Directions: Since only part of the records is wanted, repeat exactly the lines from the one containing "5 Kesalahan UMKM Saat Promosi" through the last line, both included.

Extracted entries:
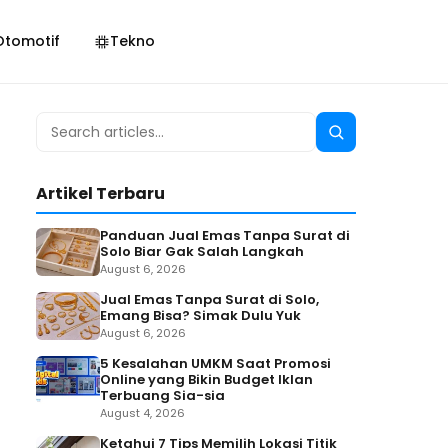
Otomotif
Tekno
Search
Search
for:
Artikel Terbaru
Panduan Jual Emas Tanpa Surat di
Solo Biar Gak Salah Langkah
August 6, 2026
Jual Emas Tanpa Surat di Solo,
Emang Bisa? Simak Dulu Yuk
August 6, 2026
5 Kesalahan UMKM Saat Promosi
Online yang Bikin Budget Iklan
Terbuang Sia-sia
August 4, 2026
Ketahui 7 Tips Memilih Lokasi Titik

Answer to this problem:
5 Kesalahan UMKM Saat Promosi
Online yang Bikin Budget Iklan
Terbuang Sia-sia
August 4, 2026
Ketahui 7 Tips Memilih Lokasi Titik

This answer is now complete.